Dataset excerpts START

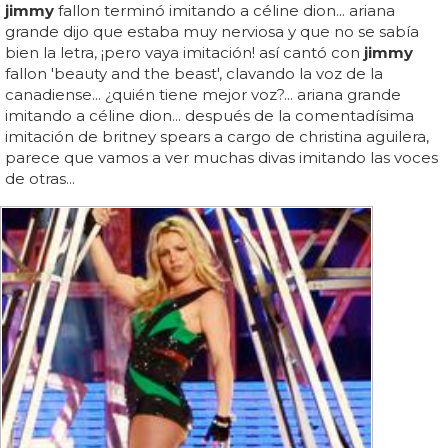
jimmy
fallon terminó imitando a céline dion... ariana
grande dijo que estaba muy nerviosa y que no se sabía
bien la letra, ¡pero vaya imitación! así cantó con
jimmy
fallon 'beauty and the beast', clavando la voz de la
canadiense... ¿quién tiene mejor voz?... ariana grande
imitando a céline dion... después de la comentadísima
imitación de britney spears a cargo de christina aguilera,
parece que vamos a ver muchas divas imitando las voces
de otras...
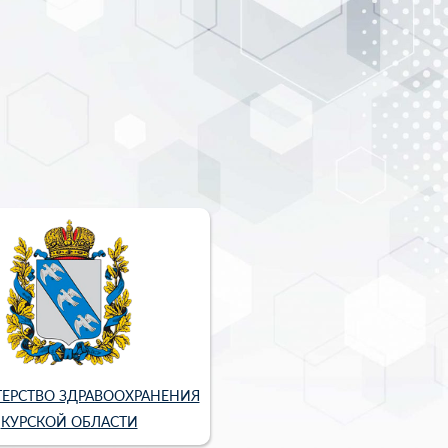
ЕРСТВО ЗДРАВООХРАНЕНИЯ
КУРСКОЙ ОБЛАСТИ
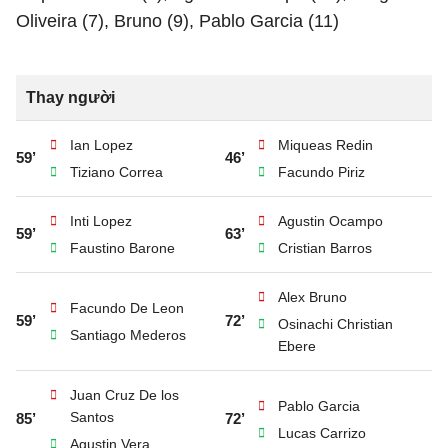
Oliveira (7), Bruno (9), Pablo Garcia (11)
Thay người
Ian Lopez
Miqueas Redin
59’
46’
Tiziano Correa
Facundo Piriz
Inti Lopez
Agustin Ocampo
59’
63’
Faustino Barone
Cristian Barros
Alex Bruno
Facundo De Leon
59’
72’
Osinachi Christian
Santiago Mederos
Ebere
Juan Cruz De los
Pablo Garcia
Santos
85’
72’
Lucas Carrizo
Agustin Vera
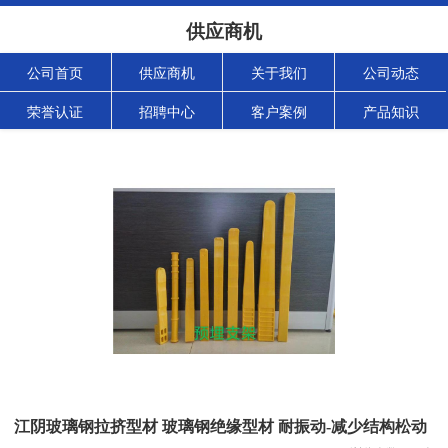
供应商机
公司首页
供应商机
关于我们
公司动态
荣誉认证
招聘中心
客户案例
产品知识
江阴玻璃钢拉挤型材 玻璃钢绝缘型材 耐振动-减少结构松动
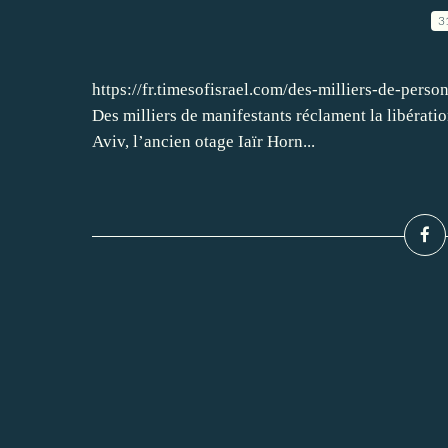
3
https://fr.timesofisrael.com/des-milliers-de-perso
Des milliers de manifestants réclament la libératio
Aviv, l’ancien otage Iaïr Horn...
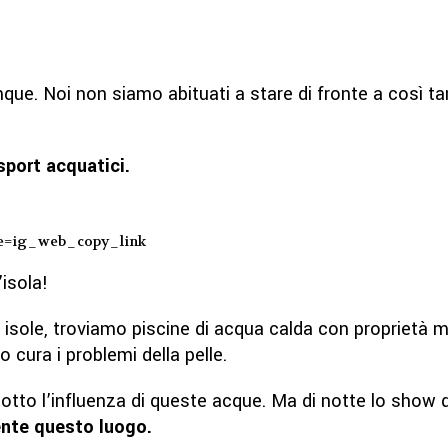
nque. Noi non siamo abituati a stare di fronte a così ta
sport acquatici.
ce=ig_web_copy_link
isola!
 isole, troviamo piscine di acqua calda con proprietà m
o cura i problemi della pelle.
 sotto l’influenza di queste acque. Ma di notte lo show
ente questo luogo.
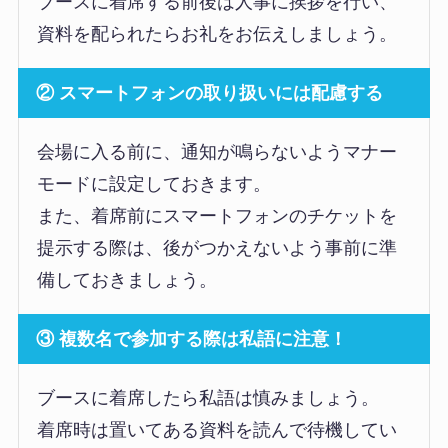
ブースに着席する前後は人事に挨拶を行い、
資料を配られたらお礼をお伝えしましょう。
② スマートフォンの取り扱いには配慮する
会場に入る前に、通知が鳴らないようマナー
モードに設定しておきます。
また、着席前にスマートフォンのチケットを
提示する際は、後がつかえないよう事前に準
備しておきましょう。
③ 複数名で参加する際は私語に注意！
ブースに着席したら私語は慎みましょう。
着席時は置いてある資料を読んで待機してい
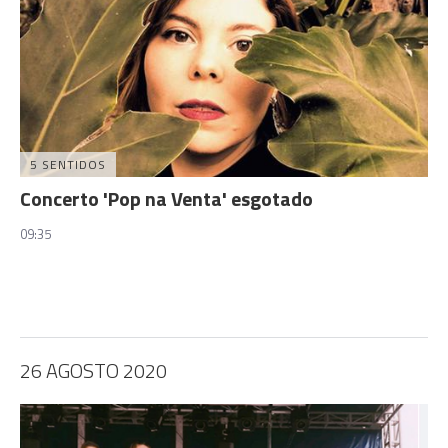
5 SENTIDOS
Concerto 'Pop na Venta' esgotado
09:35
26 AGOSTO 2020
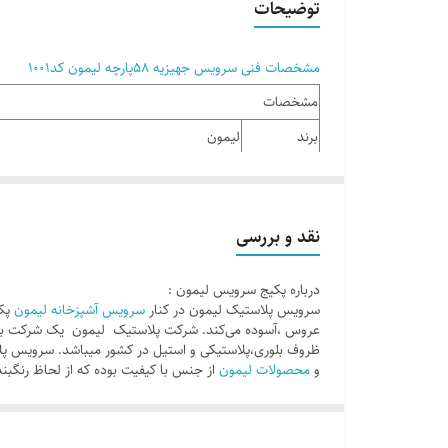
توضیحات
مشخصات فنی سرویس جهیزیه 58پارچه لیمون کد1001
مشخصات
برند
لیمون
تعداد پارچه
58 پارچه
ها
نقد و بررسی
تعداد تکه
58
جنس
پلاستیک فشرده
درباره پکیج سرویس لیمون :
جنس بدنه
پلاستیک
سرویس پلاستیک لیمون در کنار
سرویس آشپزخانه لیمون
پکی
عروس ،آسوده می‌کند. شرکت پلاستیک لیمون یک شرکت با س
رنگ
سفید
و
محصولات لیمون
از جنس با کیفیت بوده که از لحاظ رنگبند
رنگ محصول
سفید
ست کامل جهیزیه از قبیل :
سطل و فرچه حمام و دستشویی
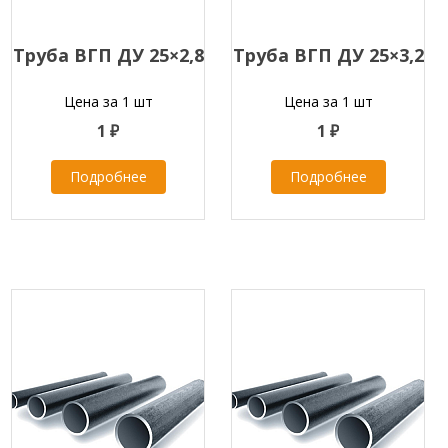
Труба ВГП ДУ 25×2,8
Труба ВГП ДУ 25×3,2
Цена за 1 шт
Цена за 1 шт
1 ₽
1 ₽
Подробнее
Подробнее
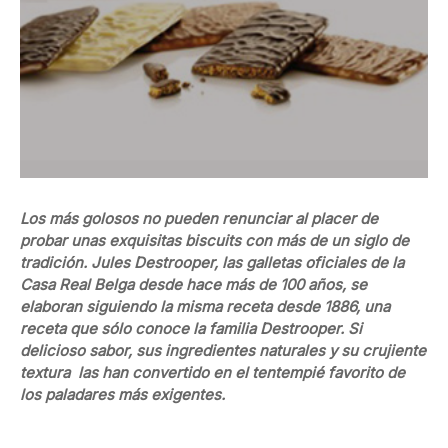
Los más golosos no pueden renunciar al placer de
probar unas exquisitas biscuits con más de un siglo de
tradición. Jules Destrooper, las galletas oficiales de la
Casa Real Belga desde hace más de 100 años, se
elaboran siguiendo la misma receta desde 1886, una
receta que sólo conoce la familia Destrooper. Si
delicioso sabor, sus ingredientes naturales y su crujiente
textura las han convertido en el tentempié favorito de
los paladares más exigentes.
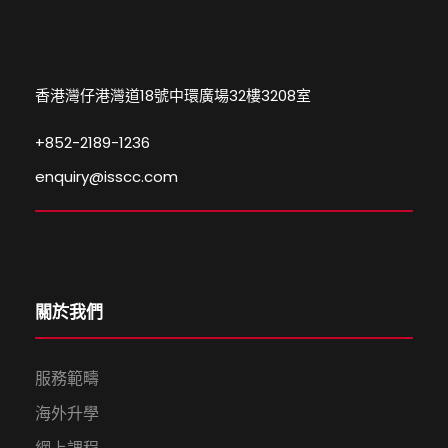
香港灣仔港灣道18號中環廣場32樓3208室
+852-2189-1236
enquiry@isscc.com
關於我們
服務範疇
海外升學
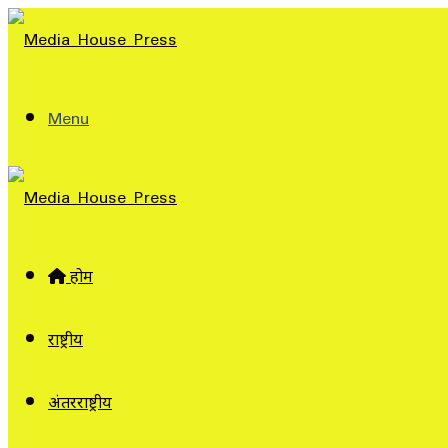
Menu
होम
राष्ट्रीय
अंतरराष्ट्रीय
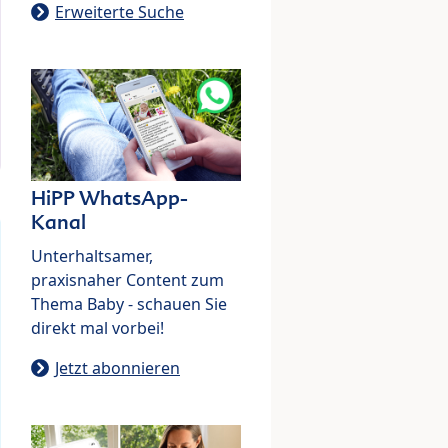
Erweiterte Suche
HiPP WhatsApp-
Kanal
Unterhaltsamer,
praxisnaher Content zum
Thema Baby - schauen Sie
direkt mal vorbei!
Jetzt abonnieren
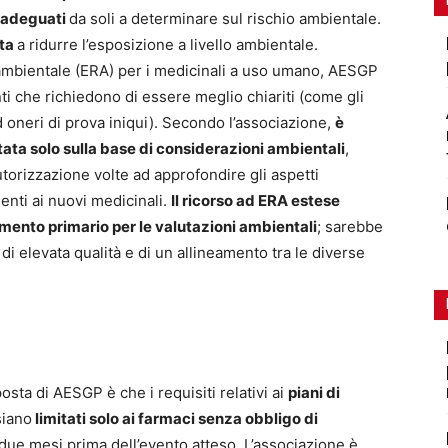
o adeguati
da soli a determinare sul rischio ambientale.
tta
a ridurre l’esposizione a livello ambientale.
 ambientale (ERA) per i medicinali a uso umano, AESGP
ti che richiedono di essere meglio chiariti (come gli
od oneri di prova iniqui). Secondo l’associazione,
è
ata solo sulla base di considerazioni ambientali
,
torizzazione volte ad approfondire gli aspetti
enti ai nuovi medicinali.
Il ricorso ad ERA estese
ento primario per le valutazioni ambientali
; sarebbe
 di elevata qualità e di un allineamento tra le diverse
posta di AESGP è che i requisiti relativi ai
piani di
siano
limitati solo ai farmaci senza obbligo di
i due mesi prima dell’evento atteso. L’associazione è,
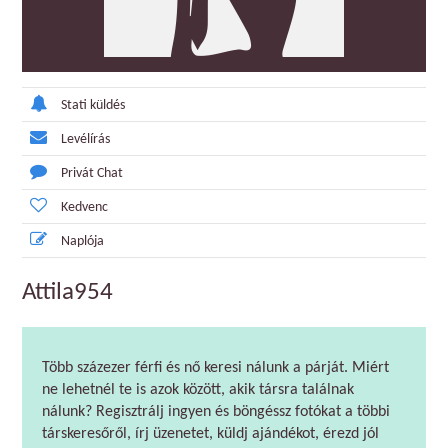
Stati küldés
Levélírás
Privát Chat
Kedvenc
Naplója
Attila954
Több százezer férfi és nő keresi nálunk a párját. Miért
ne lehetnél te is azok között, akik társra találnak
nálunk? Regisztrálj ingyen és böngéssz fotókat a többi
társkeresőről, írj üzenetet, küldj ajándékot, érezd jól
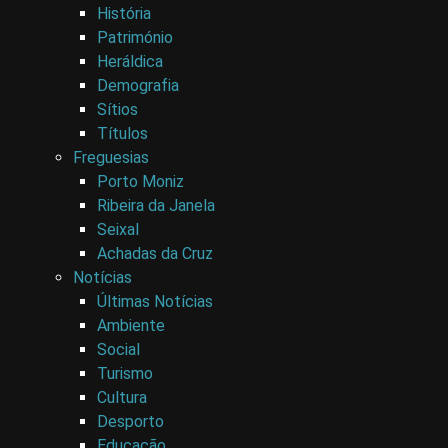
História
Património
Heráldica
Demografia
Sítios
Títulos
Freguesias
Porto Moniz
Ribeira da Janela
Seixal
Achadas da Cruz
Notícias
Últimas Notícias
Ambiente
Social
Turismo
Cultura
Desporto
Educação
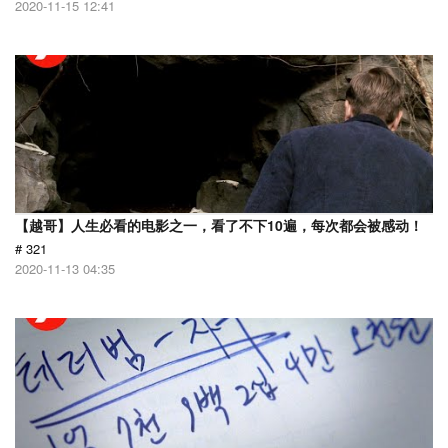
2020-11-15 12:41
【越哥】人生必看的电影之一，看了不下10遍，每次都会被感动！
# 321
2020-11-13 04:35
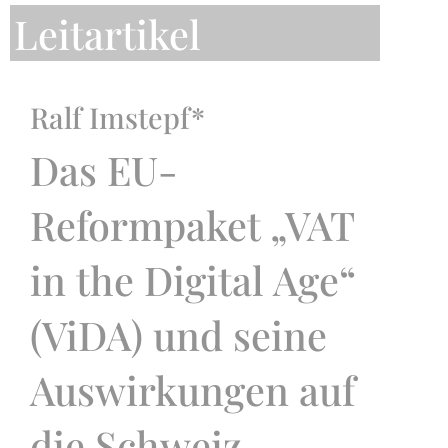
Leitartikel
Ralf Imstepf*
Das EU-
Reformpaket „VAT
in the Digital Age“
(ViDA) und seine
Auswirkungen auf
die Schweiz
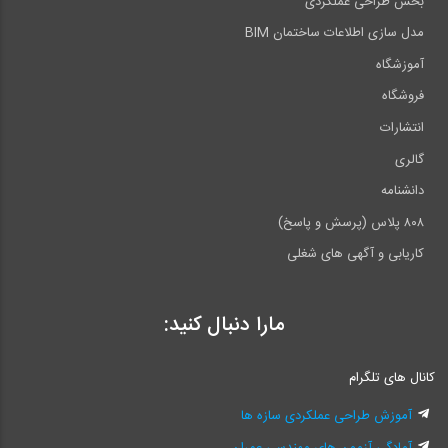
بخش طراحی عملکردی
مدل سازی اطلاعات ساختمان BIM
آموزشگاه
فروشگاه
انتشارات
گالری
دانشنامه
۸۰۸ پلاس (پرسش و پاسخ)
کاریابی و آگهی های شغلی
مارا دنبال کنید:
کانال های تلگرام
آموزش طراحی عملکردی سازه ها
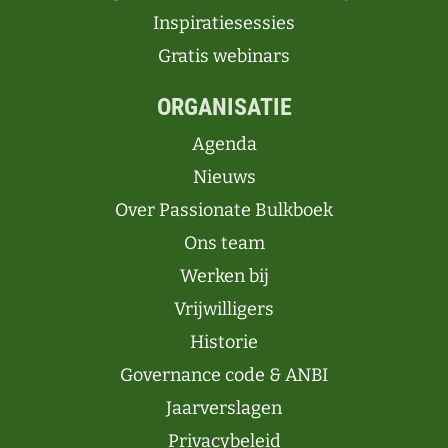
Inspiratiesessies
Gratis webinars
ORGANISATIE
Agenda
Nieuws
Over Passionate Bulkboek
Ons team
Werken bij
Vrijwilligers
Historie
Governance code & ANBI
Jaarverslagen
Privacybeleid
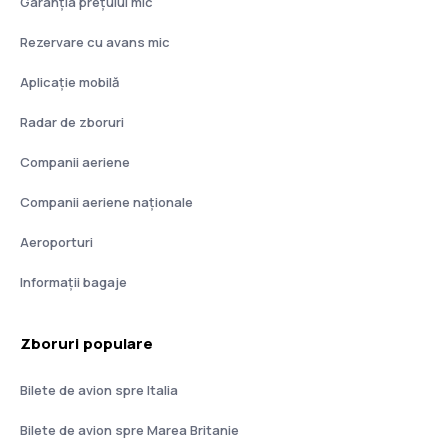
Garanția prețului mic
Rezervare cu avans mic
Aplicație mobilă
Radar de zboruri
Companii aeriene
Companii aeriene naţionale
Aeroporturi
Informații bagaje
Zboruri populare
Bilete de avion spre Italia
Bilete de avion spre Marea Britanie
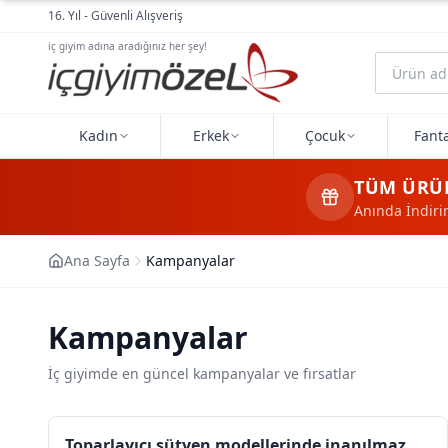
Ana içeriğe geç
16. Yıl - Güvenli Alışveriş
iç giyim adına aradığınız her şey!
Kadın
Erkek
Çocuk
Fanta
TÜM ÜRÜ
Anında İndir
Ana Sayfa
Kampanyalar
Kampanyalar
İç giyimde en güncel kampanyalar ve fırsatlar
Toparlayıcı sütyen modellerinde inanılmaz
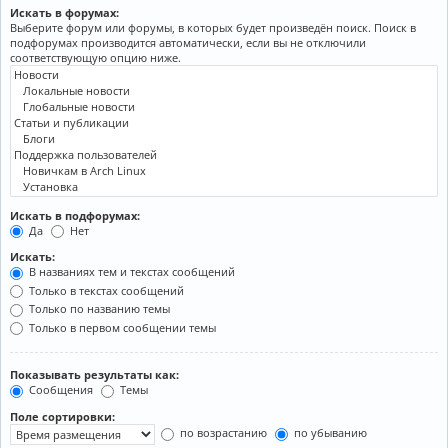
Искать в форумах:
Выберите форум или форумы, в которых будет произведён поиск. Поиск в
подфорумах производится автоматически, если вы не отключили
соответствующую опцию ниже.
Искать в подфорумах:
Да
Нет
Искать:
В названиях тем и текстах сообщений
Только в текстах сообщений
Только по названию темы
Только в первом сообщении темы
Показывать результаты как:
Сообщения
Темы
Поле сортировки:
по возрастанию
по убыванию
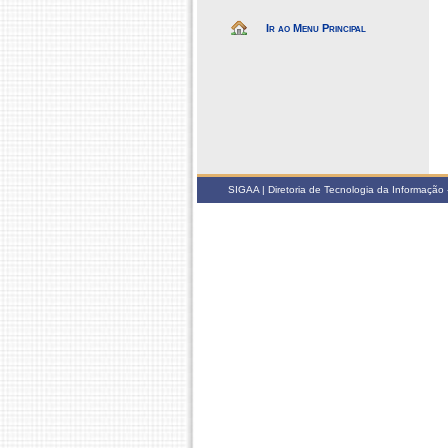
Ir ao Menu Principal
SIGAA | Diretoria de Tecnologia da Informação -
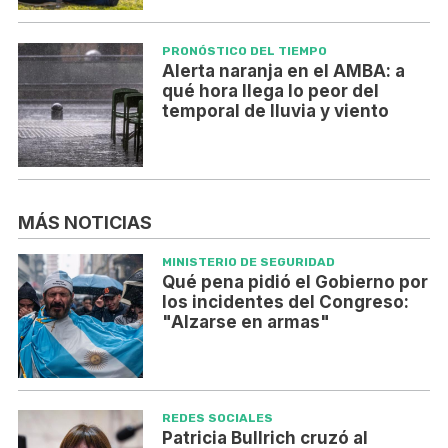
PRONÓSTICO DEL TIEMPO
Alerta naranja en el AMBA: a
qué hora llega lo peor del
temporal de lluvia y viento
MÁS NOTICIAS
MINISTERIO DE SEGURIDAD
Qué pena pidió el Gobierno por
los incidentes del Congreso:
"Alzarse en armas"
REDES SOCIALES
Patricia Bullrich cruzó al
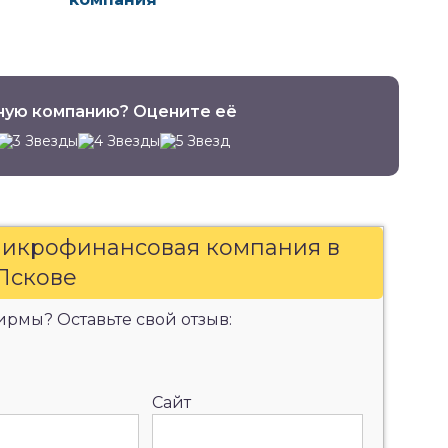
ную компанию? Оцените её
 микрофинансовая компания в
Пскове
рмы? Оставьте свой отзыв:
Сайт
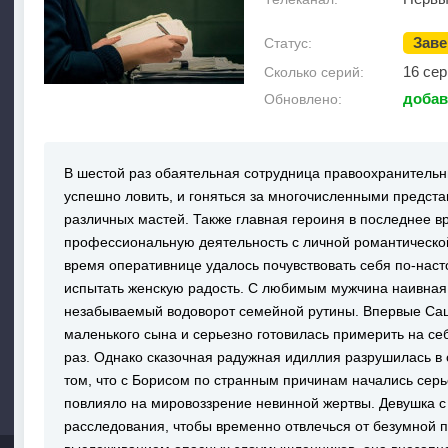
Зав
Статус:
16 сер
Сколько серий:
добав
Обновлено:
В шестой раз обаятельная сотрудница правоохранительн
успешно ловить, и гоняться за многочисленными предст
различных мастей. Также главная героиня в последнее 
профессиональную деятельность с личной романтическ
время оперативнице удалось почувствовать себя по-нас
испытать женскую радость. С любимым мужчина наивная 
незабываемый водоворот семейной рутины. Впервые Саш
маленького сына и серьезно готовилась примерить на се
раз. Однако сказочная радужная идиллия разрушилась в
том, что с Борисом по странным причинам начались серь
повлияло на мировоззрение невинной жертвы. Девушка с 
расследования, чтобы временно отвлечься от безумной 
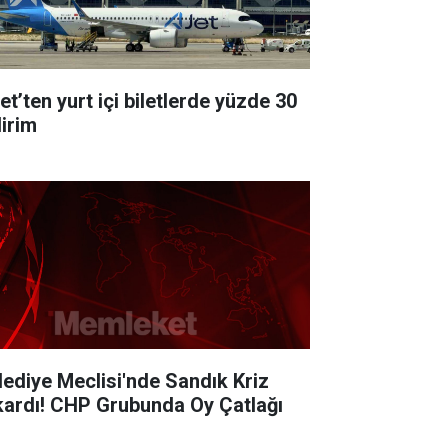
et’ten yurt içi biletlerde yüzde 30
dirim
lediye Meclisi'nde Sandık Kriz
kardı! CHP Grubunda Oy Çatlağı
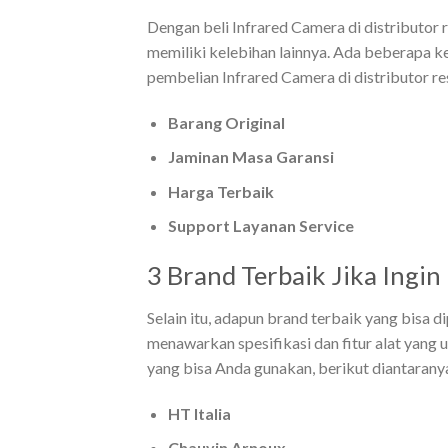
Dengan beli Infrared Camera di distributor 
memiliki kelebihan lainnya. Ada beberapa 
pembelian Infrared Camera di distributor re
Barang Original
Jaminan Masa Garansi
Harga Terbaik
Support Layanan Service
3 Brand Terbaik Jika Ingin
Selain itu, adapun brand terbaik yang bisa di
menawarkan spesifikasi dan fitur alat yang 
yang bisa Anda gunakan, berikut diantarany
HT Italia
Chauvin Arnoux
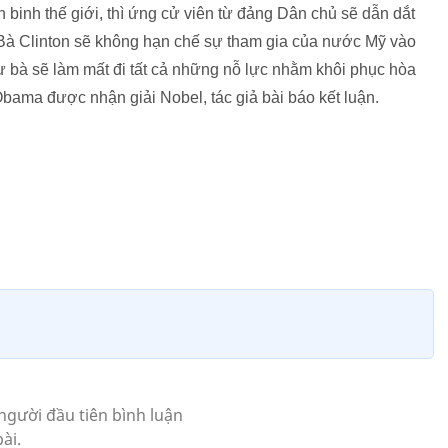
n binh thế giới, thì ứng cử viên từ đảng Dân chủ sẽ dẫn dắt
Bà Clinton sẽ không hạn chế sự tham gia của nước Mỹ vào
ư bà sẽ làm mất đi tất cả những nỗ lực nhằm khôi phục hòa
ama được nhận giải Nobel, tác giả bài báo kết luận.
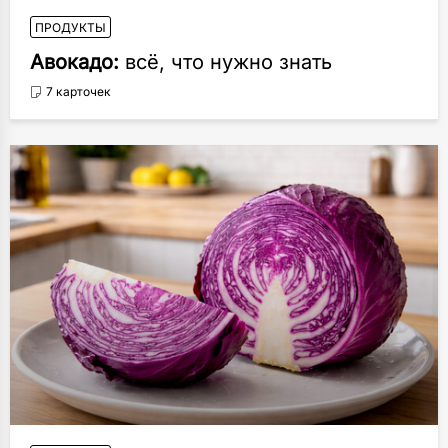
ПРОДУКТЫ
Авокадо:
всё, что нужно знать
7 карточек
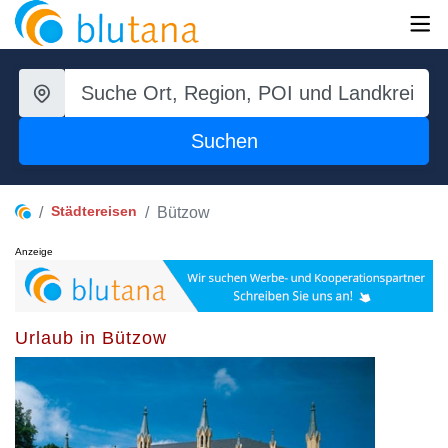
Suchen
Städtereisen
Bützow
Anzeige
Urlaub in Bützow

Dataset excerpts END

What to print is the stretch of entries from the line with "ente questo luogo." up to and including the line with "probar unas exquisitas". Please print it exactly and leave out the pictures.

ente questo luogo.
ブースに着席する前後は人事に挨拶を行い、
資料を配られたらお礼をお伝えしましょう。
② スマートフォンの取り扱いには配慮する
会場に入る前に、通知が鳴らないようマナー
モードに設定しておきます。
また、着席前にスマートフォンのチケットを
提示する際は、後がつかえないよう事前に準
備しておきましょう。
③ 複数名で参加する際は私語に注意！
ブースに着席したら私語は慎みましょう。
着席時は置いてある資料を読んで待機してい
5 SENTIDOS
Concerto 'Pop na Venta' esgotado
09:35
26 AGOSTO 2020
توضیحات
مشخصات فنی سرویس جهیزیه 58پارچه لیمون کد1001
مشخصات
برند
لیمون
تعداد پارچه
58 پارچه
ها
نقد و بررسی
تعداد تکه
58
جنس
پلاستیک فشرده
درباره پکیج سرویس لیمون :
جنس بدنه
پلاستیک
سرویس پلاستیک لیمون در کنار
سرویس آشپزخانه لیمون
پکی
عروس ،آسوده می‌کند. شرکت پلاستیک لیمون یک شرکت با س
رنگ
سفید
و
محصولات لیمون
از جنس با کیفیت بوده که از لحاظ رنگبند
رنگ محصول
سفید
ست کامل جهیزیه از قبیل :
سطل و فرچه حمام و دستشویی
Труба ВГП ДУ 25×2,8
Труба ВГП ДУ 25×3,2
Цена за 1 шт
Цена за 1 шт
1 ₽
1 ₽
Подробнее
Подробнее
Los más golosos no pueden renunciar al placer de
probar unas exquisitas biscuits con más de un siglo de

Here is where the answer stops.